Орландо не знал, что ему ответить.
-Ты вернулся из-за нее? – повторил Старец.
- Нет, – искренне ответил Орландо.
- Но ты будешь рад встрече с нею?
-Да, – сказал Орландо, – я обрадуюсь. Некоторое время они шли рядом молча. Потом Старец спросил:
- Ты любил Али?
- Он был моим другом.
- Они убили его у тебя на глазах как собаку. Заверши его дело. Возвращайся в Аль-Искандерию и отправь Мансура к шайтану! Думает месть, говорит господин.
Орландо не мог вспомнить в тот день, как вернулся в свой дом в Альдебаране. В его воспоминаниях был только Каим.
Гипнотизирующая сила его глаз изгнала из мыслей все остальное. При этом он хорошо помнил слова Старца. Каждая фраза врезалась ему в память. Что за человек!
Какое поистине пророческое умение подчинять людей воле своих замыслов! Таким Орландо представлял себе благого Бога, когда был ребенком. Или то был дьявол?
Ночью Орландо приснился аль-Мансур.
Они вместе охотились на газелей в вади Ханифа.
- Первый выстрел твой, – сказал Мансур,
Орландо прицелился в друга и проснулся весь в поту. Потом они лежали на крыше, гепарды играли у их ног. Вино было красным как кровь. Мансур рассказывал ему сказку: «Тогда вышел халиф в сад.
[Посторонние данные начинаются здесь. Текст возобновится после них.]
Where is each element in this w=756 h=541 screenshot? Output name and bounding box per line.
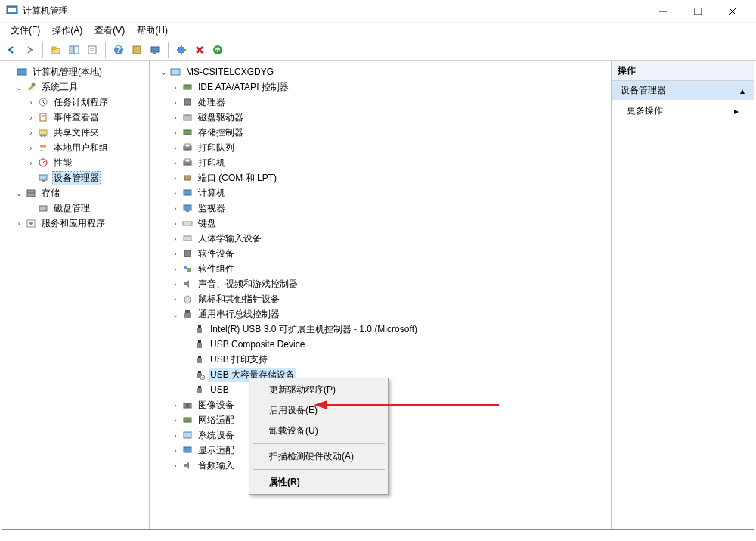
svg-rect-54 bbox=[186, 210, 189, 212]
ctx-properties[interactable]: 属性(R) bbox=[251, 472, 386, 493]
more-actions[interactable]: 更多操作 ▸ bbox=[612, 100, 754, 122]
device-usb-print-support[interactable]: USB 打印支持 bbox=[151, 352, 609, 367]
device-root[interactable]: ⌄ MS-CSITELCXGDYG bbox=[151, 64, 609, 79]
services-icon bbox=[25, 217, 37, 229]
device-processors[interactable]: ›处理器 bbox=[151, 95, 609, 110]
svg-point-31 bbox=[43, 145, 46, 148]
collapse-icon[interactable]: ⌄ bbox=[157, 68, 169, 76]
tree-task-scheduler[interactable]: › 任务计划程序 bbox=[4, 95, 147, 110]
expand-icon[interactable]: › bbox=[13, 219, 25, 228]
tree-disk-mgmt[interactable]: 磁盘管理 bbox=[4, 201, 147, 216]
forward-button[interactable] bbox=[21, 42, 38, 58]
tree-local-users[interactable]: › 本地用户和组 bbox=[4, 140, 147, 155]
device-usb-intel[interactable]: Intel(R) USB 3.0 可扩展主机控制器 - 1.0 (Microso… bbox=[151, 322, 609, 337]
device-usb-controllers[interactable]: ⌄通用串行总线控制器 bbox=[151, 306, 609, 322]
device-sound-video[interactable]: ›声音、视频和游戏控制器 bbox=[151, 276, 609, 291]
monitor-icon bbox=[181, 202, 194, 214]
ctx-separator bbox=[253, 443, 385, 444]
tools-icon bbox=[25, 81, 37, 93]
ctx-scan-hardware[interactable]: 扫描检测硬件改动(A) bbox=[251, 446, 386, 467]
usb-icon bbox=[181, 308, 194, 320]
close-button[interactable] bbox=[715, 0, 750, 23]
tree-services-apps[interactable]: › 服务和应用程序 bbox=[4, 216, 147, 231]
scan-hardware-button[interactable] bbox=[173, 42, 190, 58]
mouse-icon bbox=[181, 293, 194, 305]
device-printers[interactable]: ›打印机 bbox=[151, 155, 609, 170]
up-button[interactable] bbox=[48, 42, 64, 58]
svg-point-29 bbox=[43, 134, 46, 137]
hid-icon bbox=[181, 232, 194, 244]
tree-device-manager[interactable]: 设备管理器 bbox=[4, 170, 147, 185]
tree-performance[interactable]: › 性能 bbox=[4, 155, 147, 170]
device-usb-composite[interactable]: USB Composite Device bbox=[151, 337, 609, 352]
minimize-button[interactable] bbox=[646, 0, 680, 23]
svg-rect-17 bbox=[153, 52, 156, 54]
svg-rect-42 bbox=[171, 69, 180, 75]
console-tree-panel[interactable]: 计算机管理(本地) ⌄ 系统工具 › 任务计划程序 › 事件查看器 › 共享文件… bbox=[2, 61, 150, 529]
svg-rect-3 bbox=[694, 8, 702, 15]
menu-file[interactable]: 文件(F) bbox=[5, 23, 46, 39]
collapse-icon[interactable]: ⌄ bbox=[13, 83, 25, 92]
expand-icon[interactable]: › bbox=[25, 159, 37, 167]
collapse-icon[interactable]: ⌄ bbox=[13, 189, 25, 197]
svg-text:?: ? bbox=[116, 45, 121, 55]
svg-rect-16 bbox=[151, 47, 159, 52]
clock-icon bbox=[37, 96, 49, 108]
device-software-devices[interactable]: ›软件设备 bbox=[151, 246, 609, 261]
svg-rect-66 bbox=[197, 343, 202, 348]
ctx-uninstall-device[interactable]: 卸载设备(U) bbox=[251, 421, 386, 441]
help-button[interactable]: ? bbox=[110, 42, 127, 58]
tree-system-tools[interactable]: ⌄ 系统工具 bbox=[4, 79, 147, 95]
monitor-button[interactable] bbox=[147, 42, 163, 58]
tree-event-viewer[interactable]: › 事件查看器 bbox=[4, 110, 147, 125]
device-print-queues[interactable]: ›打印队列 bbox=[151, 140, 609, 155]
actions-header: 操作 bbox=[612, 61, 754, 81]
device-hid[interactable]: ›人体学输入设备 bbox=[151, 231, 609, 246]
chevron-right-icon: ▸ bbox=[734, 106, 739, 117]
svg-rect-43 bbox=[184, 85, 191, 89]
menu-view[interactable]: 查看(V) bbox=[88, 23, 131, 39]
svg-point-75 bbox=[186, 404, 189, 407]
device-disk-drives[interactable]: ›磁盘驱动器 bbox=[151, 110, 609, 125]
ctx-update-driver[interactable]: 更新驱动程序(P) bbox=[251, 380, 386, 400]
expand-icon[interactable]: › bbox=[25, 129, 37, 137]
expand-icon[interactable]: › bbox=[25, 113, 37, 122]
back-button[interactable] bbox=[3, 42, 20, 58]
ctx-enable-device[interactable]: 启用设备(E) bbox=[251, 400, 386, 421]
svg-point-60 bbox=[184, 296, 191, 303]
disable-button[interactable] bbox=[191, 42, 208, 58]
menu-help[interactable]: 帮助(H) bbox=[131, 23, 174, 39]
collapse-triangle-icon[interactable]: ▴ bbox=[740, 86, 745, 96]
properties-sheet-button[interactable] bbox=[84, 42, 101, 58]
device-ide-ata[interactable]: ›IDE ATA/ATAPI 控制器 bbox=[151, 79, 609, 95]
device-keyboards[interactable]: ›键盘 bbox=[151, 216, 609, 231]
actions-section[interactable]: 设备管理器 ▴ bbox=[612, 81, 754, 100]
usb-plug-disabled-icon bbox=[194, 368, 206, 381]
share-icon bbox=[37, 126, 49, 138]
list-button[interactable] bbox=[129, 42, 145, 58]
enable-button[interactable] bbox=[209, 42, 226, 58]
menu-action[interactable]: 操作(A) bbox=[46, 23, 88, 39]
device-mice[interactable]: ›鼠标和其他指针设备 bbox=[151, 291, 609, 306]
tree-storage[interactable]: ⌄ 存储 bbox=[4, 185, 147, 201]
svg-rect-34 bbox=[42, 180, 45, 182]
expand-icon[interactable]: › bbox=[25, 98, 37, 107]
device-computer[interactable]: ›计算机 bbox=[151, 185, 609, 201]
expand-icon[interactable]: › bbox=[25, 144, 37, 152]
maximize-button[interactable] bbox=[680, 0, 715, 23]
svg-rect-76 bbox=[184, 418, 191, 422]
collapse-icon[interactable]: ⌄ bbox=[169, 310, 181, 319]
show-hide-tree-button[interactable] bbox=[66, 42, 82, 58]
svg-rect-68 bbox=[197, 358, 202, 363]
device-ports[interactable]: ›端口 (COM 和 LPT) bbox=[151, 170, 609, 185]
device-monitors[interactable]: ›监视器 bbox=[151, 201, 609, 216]
svg-rect-78 bbox=[184, 447, 191, 452]
tree-root[interactable]: 计算机管理(本地) bbox=[4, 64, 147, 79]
device-storage-ctrl[interactable]: ›存储控制器 bbox=[151, 125, 609, 140]
usb-plug-icon bbox=[194, 323, 206, 335]
tree-shared-folders[interactable]: › 共享文件夹 bbox=[4, 125, 147, 140]
network-icon bbox=[181, 414, 194, 426]
device-software-components[interactable]: ›软件组件 bbox=[151, 261, 609, 276]
svg-rect-73 bbox=[197, 388, 202, 393]
usb-plug-icon bbox=[194, 338, 206, 350]
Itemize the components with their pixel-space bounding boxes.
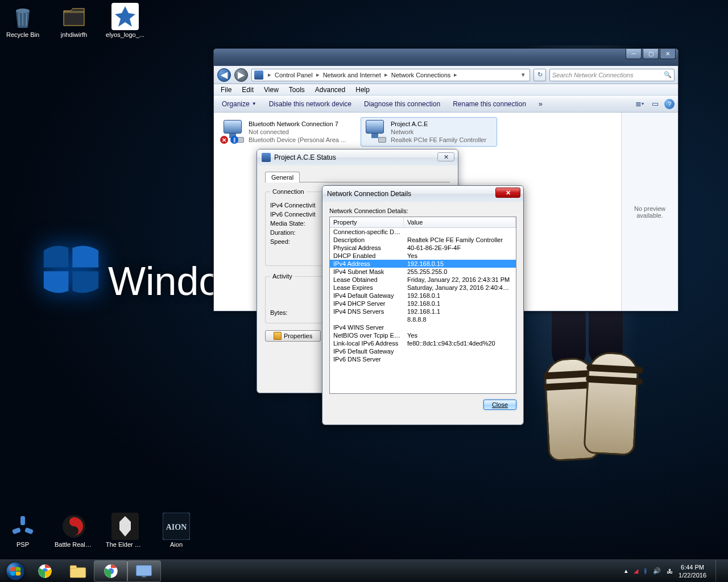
- general-tab[interactable]: General: [265, 172, 300, 182]
- maximize-button[interactable]: ▢: [643, 49, 659, 59]
- shield-icon: [274, 332, 282, 340]
- wallpaper-windows-logo: [40, 239, 102, 304]
- tray-volume-icon[interactable]: 🔊: [653, 567, 661, 575]
- diagnose-button[interactable]: Diagnose this connection: [359, 98, 445, 110]
- rename-button[interactable]: Rename this connection: [448, 98, 531, 110]
- property-row[interactable]: NetBIOS over Tcpip En...Yes: [330, 331, 516, 339]
- more-commands-button[interactable]: »: [534, 98, 547, 110]
- disable-device-button[interactable]: Disable this network device: [264, 98, 356, 110]
- close-button[interactable]: Close: [483, 400, 516, 410]
- crumb-control-panel[interactable]: Control Panel: [274, 70, 314, 80]
- svg-rect-12: [70, 567, 86, 577]
- svg-rect-17: [142, 576, 146, 577]
- desktop-icon-folder-jnhdiwirfh[interactable]: jnhdiwirfh: [54, 3, 94, 38]
- taskbar-chrome-active[interactable]: [94, 561, 127, 581]
- crumb-network-internet[interactable]: Network and Internet: [322, 70, 382, 80]
- breadcrumb[interactable]: ▸ Control Panel▸ Network and Internet▸ N…: [251, 69, 530, 81]
- menu-tools[interactable]: Tools: [284, 85, 309, 95]
- svg-rect-3: [12, 527, 21, 534]
- property-row[interactable]: Lease ExpiresSaturday, January 23, 2016 …: [330, 284, 516, 292]
- help-button[interactable]: ?: [664, 99, 675, 109]
- details-label: Network Connection Details:: [329, 207, 516, 214]
- preview-pane: No preview available.: [621, 113, 678, 311]
- value-column[interactable]: Value: [404, 217, 516, 227]
- property-row[interactable]: Link-local IPv6 Addressfe80::8dc1:c943:c…: [330, 339, 516, 347]
- taskbar-control-panel[interactable]: [127, 561, 160, 581]
- property-row[interactable]: Connection-specific DN...: [330, 228, 516, 236]
- property-row[interactable]: Lease ObtainedFriday, January 22, 2016 2…: [330, 276, 516, 284]
- property-row[interactable]: DescriptionRealtek PCIe FE Family Contro…: [330, 236, 516, 244]
- svg-text:AION: AION: [166, 523, 187, 531]
- show-desktop-button[interactable]: [715, 560, 722, 583]
- back-button[interactable]: ◀: [217, 68, 231, 82]
- start-button[interactable]: [2, 562, 28, 581]
- activity-group-label: Activity: [270, 273, 295, 280]
- menu-advanced[interactable]: Advanced: [311, 85, 350, 95]
- property-row[interactable]: IPv6 Default Gateway: [330, 347, 516, 355]
- status-dialog-title: Project A.C.E Status: [274, 153, 336, 161]
- property-table[interactable]: Property Value Connection-specific DN...…: [329, 217, 516, 394]
- organize-menu[interactable]: Organize▼: [217, 98, 261, 110]
- desktop-icon-elyos-logo[interactable]: elyos_logo_...: [105, 3, 145, 38]
- property-row[interactable]: IPv4 Subnet Mask255.255.255.0: [330, 268, 516, 276]
- properties-button[interactable]: Properties: [265, 330, 321, 342]
- property-row[interactable]: Physical Address40-61-86-2E-9F-4F: [330, 244, 516, 252]
- desktop-icon-aion[interactable]: AIONAion: [156, 513, 196, 548]
- desktop-icon-elder-scrolls[interactable]: The Elder Scrolls ...: [105, 513, 145, 548]
- close-button[interactable]: ✕: [660, 49, 676, 59]
- svg-rect-4: [24, 527, 34, 534]
- network-adapter-icon: [363, 120, 386, 143]
- connection-item[interactable]: ✕∦ Bluetooth Network Connection 7Not con…: [218, 117, 355, 147]
- menu-view[interactable]: View: [259, 85, 283, 95]
- connection-item[interactable]: Project A.C.ENetworkRealtek PCIe FE Fami…: [361, 117, 497, 147]
- network-icon: [262, 153, 271, 162]
- taskbar-file-explorer[interactable]: [61, 561, 94, 581]
- desktop-icon-psp[interactable]: PSP: [3, 513, 43, 548]
- taskbar-chrome[interactable]: [28, 561, 61, 581]
- forward-button[interactable]: ▶: [234, 68, 248, 82]
- minimize-button[interactable]: ─: [626, 49, 642, 59]
- property-row[interactable]: 8.8.8.8: [330, 315, 516, 323]
- property-row[interactable]: IPv4 Address192.168.0.15: [330, 260, 516, 268]
- duration-label: Duration:: [270, 229, 296, 236]
- wallpaper-text: Windo: [108, 259, 221, 304]
- property-row[interactable]: IPv4 DNS Servers192.168.1.1: [330, 307, 516, 315]
- svg-rect-16: [136, 565, 152, 576]
- status-dialog-titlebar[interactable]: Project A.C.E Status ✕: [257, 149, 458, 165]
- search-icon: 🔍: [664, 71, 672, 78]
- property-row[interactable]: IPv6 DNS Server: [330, 355, 516, 363]
- ipv4-connectivity-label: IPv4 Connectivit: [270, 202, 315, 209]
- tray-bluetooth-icon[interactable]: ∦: [644, 567, 647, 575]
- tray-chevron[interactable]: ▴: [624, 567, 628, 575]
- crumb-network-connections[interactable]: Network Connections: [390, 70, 452, 80]
- explorer-titlebar[interactable]: ─ ▢ ✕: [214, 49, 678, 66]
- tray-avira-icon[interactable]: ◢: [634, 567, 638, 575]
- location-icon: [254, 70, 263, 80]
- details-dialog-titlebar[interactable]: Network Connection Details ✕: [322, 186, 523, 202]
- property-row[interactable]: IPv4 WINS Server: [330, 323, 516, 331]
- menu-help[interactable]: Help: [351, 85, 374, 95]
- property-row[interactable]: IPv4 Default Gateway192.168.0.1: [330, 292, 516, 300]
- menu-edit[interactable]: Edit: [237, 85, 258, 95]
- details-close-button[interactable]: ✕: [495, 188, 520, 198]
- bytes-label: Bytes:: [270, 309, 288, 316]
- explorer-nav: ◀ ▶ ▸ Control Panel▸ Network and Interne…: [214, 66, 678, 84]
- property-row[interactable]: IPv4 DHCP Server192.168.0.1: [330, 300, 516, 307]
- menu-file[interactable]: File: [216, 85, 236, 95]
- refresh-button[interactable]: ↻: [533, 69, 546, 81]
- system-tray: ▴ ◢ ∦ 🔊 🖧 6:44 PM1/22/2016: [624, 560, 726, 583]
- view-options-button[interactable]: ≣▾: [632, 98, 646, 110]
- tray-network-icon[interactable]: 🖧: [667, 568, 673, 575]
- desktop-icon-battle-realms[interactable]: Battle Realms: [54, 513, 94, 548]
- taskbar-clock[interactable]: 6:44 PM1/22/2016: [679, 563, 706, 579]
- details-dialog: Network Connection Details ✕ Network Con…: [322, 185, 524, 425]
- preview-pane-button[interactable]: ▭: [648, 98, 662, 110]
- status-close-button[interactable]: ✕: [437, 152, 454, 161]
- taskbar: ▴ ◢ ∦ 🔊 🖧 6:44 PM1/22/2016: [0, 559, 728, 582]
- svg-rect-2: [20, 516, 25, 525]
- property-column[interactable]: Property: [330, 217, 404, 227]
- desktop-icon-recycle-bin[interactable]: Recycle Bin: [3, 3, 43, 38]
- search-input[interactable]: Search Network Connections 🔍: [549, 69, 675, 81]
- svg-rect-13: [70, 566, 76, 568]
- property-row[interactable]: DHCP EnabledYes: [330, 252, 516, 260]
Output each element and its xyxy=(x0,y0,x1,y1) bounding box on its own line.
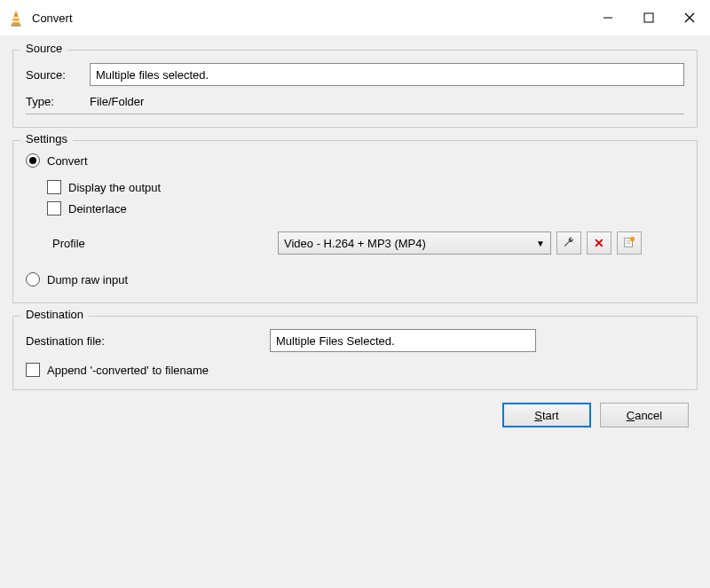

Там он увидел закутанную фигуру. «Кто ты?» – спросил Харун аль-Рашид «Я – смерть». – «Чего же ты хочешь от меня?». И смерть ответила: «Завтра на рассвете у меня встреча в Аль-Искандерии».
Ужасные видения будили Орладно в ту ночь и в последующие. Это не убийство. Легко убить врага. Да, это было волнующее прекрасное чувство победы в поединке. Но как можно заколоть человека, который не желает и не помышляет зла, человека, чьим гостем и другом ты стал? Его охватывал ужас при одной только мысли об этом.
И все же он сделает это.
Он здесь, чтобы выполнить свою миссию.
В эти ночи он нашел ответ на вопрос: как мог Адриан вонзить кинжал в ничего не подозревающего, миролюбивого незнакомца?
* * *
Бенедикта разбудили смеющиеся голоса – крики и болтовня под его окном на рыночной площади. Он подошел к окну. Но что там такое? Уж не спит ли он? Он протер глаза, однако напрасно. Картина оставалась все той же, как сцена, изображающая день Страшного суда. Мужчины и женщины, млад и стар – большинство почти голые. Что все это значит?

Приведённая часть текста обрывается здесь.